How the value numbers rolled along
There were 26 take-privates announced in the US and Europe between June and December 2022. Not one of them was funded by banks. Every one of them relied either on all-equity structures or on private debt funds.
In early 2023, private debt funds will likely continue to dominate the scene. As Marino observed, the deal value numbers rolled along after the mid-year seize-up because the private debt market stepped in to make it possible.
KKR’s acquisition of April Group, the insurance broker, is worth mention here. KKR bought April Group from CVC with an all-equity deal.

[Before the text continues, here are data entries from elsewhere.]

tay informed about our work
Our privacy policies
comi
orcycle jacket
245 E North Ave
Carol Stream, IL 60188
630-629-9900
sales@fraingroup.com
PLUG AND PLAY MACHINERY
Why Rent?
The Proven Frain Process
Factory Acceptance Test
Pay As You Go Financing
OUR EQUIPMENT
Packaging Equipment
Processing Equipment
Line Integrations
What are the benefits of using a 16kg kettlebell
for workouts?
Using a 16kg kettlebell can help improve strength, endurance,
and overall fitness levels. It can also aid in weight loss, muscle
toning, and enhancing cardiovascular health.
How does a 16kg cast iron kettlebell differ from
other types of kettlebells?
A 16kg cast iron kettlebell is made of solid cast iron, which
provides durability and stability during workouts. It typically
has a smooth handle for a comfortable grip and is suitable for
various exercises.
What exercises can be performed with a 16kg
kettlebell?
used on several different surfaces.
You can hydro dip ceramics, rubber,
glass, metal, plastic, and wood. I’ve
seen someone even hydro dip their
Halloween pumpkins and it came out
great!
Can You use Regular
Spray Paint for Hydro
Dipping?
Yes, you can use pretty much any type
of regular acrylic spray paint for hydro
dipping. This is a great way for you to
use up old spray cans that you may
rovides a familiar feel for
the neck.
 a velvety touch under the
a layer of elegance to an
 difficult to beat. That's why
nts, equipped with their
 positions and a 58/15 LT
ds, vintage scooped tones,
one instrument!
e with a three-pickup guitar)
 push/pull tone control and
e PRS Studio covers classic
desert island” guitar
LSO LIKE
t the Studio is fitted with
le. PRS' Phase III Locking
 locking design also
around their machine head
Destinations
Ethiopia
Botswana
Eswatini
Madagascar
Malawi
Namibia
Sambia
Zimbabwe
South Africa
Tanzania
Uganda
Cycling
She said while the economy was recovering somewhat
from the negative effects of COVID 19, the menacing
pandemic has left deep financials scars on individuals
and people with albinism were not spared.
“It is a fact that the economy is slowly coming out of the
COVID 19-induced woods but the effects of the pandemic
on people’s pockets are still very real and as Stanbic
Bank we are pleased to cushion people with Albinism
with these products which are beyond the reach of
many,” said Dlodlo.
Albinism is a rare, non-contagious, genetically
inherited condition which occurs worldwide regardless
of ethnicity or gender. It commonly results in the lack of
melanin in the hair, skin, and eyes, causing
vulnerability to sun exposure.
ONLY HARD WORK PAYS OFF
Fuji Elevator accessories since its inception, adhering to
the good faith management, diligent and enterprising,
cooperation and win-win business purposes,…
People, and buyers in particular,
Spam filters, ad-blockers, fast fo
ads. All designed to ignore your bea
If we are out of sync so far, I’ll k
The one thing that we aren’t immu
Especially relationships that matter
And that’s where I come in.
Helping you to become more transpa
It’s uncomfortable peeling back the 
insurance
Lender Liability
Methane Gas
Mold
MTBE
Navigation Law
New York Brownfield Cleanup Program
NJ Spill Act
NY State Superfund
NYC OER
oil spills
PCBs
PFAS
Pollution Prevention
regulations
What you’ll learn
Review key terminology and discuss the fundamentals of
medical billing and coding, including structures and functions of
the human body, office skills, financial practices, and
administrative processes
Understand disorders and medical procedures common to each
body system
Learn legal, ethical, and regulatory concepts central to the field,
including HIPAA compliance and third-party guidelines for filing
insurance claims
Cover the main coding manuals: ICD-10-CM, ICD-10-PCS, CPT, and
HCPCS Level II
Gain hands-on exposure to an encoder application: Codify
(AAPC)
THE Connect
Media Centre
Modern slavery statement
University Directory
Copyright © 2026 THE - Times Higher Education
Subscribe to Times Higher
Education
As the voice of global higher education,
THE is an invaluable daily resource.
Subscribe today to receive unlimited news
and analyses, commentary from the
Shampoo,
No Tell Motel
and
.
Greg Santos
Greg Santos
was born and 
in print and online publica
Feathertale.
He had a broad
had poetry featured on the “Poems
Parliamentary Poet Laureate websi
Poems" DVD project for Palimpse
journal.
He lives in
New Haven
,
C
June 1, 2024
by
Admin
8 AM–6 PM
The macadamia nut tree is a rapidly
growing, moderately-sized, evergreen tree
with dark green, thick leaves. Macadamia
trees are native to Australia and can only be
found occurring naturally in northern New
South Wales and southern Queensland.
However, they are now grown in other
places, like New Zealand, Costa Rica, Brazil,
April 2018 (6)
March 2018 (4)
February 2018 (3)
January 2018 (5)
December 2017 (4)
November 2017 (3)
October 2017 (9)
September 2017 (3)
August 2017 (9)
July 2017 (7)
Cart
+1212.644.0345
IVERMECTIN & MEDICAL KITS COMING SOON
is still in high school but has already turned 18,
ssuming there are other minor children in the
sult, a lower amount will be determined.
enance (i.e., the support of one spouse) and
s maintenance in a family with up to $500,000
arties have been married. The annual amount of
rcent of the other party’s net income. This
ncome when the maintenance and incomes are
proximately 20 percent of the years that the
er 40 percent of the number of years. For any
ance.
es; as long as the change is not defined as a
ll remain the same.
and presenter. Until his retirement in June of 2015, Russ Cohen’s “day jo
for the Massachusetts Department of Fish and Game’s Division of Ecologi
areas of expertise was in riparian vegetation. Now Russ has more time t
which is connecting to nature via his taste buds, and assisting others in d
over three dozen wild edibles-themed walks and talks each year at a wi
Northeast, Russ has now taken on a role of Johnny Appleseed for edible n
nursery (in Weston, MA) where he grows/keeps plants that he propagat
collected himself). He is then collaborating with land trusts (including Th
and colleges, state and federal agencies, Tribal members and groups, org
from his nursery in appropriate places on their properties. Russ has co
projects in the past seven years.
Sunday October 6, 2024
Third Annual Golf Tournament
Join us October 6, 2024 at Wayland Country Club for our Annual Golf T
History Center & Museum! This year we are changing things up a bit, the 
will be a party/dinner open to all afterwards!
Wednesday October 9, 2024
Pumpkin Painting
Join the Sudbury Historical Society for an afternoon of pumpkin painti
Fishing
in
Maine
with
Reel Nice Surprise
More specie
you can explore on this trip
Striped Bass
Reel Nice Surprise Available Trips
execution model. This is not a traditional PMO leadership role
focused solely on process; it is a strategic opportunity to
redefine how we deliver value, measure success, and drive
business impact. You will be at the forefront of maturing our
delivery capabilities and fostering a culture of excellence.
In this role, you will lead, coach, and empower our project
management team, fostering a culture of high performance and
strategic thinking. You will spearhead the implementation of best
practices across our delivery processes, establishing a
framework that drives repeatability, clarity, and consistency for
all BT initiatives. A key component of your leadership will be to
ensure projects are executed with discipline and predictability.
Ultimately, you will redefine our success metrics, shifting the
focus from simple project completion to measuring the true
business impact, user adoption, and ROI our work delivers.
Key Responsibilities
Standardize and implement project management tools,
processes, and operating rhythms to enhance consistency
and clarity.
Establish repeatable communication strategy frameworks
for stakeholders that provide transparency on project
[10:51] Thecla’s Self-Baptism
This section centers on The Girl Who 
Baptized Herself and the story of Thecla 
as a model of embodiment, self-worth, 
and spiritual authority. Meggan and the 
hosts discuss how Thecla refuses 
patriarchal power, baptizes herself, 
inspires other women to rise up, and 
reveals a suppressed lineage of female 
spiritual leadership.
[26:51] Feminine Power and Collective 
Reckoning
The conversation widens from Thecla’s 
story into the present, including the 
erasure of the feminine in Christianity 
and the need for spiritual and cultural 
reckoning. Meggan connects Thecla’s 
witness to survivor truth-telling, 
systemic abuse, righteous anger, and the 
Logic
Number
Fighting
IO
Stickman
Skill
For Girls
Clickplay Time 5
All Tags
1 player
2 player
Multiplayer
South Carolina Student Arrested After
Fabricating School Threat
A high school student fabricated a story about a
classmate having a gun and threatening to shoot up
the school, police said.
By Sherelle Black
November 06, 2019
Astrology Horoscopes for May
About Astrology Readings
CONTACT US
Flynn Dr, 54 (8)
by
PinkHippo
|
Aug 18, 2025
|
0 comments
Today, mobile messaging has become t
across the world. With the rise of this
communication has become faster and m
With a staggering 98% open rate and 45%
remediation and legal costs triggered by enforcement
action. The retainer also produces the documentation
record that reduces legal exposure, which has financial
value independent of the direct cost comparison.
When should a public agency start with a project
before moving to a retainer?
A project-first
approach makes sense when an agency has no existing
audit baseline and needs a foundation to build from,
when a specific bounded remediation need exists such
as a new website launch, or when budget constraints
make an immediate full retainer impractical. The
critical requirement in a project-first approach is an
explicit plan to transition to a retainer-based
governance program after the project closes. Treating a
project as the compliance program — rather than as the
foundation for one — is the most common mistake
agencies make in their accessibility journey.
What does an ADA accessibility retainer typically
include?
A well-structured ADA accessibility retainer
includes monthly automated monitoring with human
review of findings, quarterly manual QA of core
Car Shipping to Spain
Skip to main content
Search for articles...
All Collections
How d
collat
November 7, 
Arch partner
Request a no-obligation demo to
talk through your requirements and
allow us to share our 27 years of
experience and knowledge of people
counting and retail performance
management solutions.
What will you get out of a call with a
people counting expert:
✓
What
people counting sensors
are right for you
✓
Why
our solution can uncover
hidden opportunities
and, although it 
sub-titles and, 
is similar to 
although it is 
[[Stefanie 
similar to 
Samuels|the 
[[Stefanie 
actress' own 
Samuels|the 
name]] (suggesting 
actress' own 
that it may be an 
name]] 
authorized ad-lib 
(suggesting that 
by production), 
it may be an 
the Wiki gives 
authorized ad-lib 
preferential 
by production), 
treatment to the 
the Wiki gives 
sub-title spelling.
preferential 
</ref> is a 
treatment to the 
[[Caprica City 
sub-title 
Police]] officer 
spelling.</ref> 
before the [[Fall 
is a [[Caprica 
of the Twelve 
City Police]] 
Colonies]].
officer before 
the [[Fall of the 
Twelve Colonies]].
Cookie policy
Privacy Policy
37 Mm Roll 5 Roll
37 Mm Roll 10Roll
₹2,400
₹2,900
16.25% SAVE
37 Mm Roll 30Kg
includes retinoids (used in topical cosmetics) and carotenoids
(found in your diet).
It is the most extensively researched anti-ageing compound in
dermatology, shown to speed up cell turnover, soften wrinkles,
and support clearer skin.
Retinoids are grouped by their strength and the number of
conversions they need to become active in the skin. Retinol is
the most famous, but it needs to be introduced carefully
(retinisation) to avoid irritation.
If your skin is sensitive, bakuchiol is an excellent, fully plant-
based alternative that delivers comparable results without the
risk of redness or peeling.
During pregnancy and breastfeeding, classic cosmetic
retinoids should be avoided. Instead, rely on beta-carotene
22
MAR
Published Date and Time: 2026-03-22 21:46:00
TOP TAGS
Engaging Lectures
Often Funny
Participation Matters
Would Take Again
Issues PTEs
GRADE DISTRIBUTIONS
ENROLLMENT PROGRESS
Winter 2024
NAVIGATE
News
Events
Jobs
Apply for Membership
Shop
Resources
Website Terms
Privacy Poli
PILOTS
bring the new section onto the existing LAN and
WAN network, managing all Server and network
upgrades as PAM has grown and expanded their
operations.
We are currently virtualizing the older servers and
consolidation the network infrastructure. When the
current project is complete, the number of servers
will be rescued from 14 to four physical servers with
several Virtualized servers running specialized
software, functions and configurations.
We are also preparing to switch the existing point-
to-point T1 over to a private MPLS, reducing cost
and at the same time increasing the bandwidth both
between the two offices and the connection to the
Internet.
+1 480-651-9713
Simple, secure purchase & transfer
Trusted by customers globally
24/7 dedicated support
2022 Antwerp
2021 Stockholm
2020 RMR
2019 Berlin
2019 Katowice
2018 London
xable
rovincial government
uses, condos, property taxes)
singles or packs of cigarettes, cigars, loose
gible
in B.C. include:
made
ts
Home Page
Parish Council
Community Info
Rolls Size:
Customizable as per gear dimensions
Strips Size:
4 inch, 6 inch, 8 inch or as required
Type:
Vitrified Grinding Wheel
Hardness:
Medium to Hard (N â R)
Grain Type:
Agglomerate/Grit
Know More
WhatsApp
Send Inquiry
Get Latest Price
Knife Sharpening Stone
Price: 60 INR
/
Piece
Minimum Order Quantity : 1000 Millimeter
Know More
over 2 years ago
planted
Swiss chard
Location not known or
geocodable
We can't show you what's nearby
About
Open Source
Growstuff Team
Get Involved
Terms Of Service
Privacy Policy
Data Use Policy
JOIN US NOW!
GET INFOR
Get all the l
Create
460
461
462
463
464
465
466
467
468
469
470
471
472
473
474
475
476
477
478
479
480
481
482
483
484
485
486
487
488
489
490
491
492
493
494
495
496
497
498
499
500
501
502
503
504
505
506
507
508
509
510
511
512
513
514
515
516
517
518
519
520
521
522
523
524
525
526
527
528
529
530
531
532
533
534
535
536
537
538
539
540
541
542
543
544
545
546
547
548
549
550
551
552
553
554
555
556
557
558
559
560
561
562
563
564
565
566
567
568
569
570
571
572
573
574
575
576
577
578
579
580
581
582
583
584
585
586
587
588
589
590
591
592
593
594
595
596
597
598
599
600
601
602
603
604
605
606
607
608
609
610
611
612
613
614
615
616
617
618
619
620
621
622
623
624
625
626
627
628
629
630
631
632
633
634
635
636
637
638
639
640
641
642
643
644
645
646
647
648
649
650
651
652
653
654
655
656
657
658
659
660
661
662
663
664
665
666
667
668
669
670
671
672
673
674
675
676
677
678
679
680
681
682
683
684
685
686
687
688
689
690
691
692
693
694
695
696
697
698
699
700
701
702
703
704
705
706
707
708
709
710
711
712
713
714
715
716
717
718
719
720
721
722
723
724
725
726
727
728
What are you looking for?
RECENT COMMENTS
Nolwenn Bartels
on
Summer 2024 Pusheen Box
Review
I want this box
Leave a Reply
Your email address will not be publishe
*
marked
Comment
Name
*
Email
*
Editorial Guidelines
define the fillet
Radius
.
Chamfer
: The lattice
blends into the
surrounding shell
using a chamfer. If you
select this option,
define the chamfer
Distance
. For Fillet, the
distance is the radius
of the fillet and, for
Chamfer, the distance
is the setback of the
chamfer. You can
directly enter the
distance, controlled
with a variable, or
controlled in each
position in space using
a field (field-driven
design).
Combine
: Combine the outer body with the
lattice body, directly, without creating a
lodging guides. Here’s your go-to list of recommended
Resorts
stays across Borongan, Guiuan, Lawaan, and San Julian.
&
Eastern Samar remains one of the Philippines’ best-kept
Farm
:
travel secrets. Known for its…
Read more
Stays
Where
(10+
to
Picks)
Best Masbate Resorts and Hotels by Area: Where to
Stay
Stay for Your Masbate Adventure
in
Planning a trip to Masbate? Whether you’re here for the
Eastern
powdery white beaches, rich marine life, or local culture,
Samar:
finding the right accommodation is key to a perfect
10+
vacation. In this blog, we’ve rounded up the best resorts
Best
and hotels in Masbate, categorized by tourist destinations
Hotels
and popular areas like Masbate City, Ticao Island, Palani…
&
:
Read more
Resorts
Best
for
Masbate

But, according to Reuters, citing a source with knowledge of the deal, it did so with the intention of “raising debt funding down the road”.
As the KKR deal demonstrates, there is a mostly unspoken atmosphere of “buy now, finance later” at work. PE firms make a leap of faith, commit themselves to a deal, make the down payment, and then look for the funding. PD funds, then, can come to their aid like a (mercenary) knight on a white horse.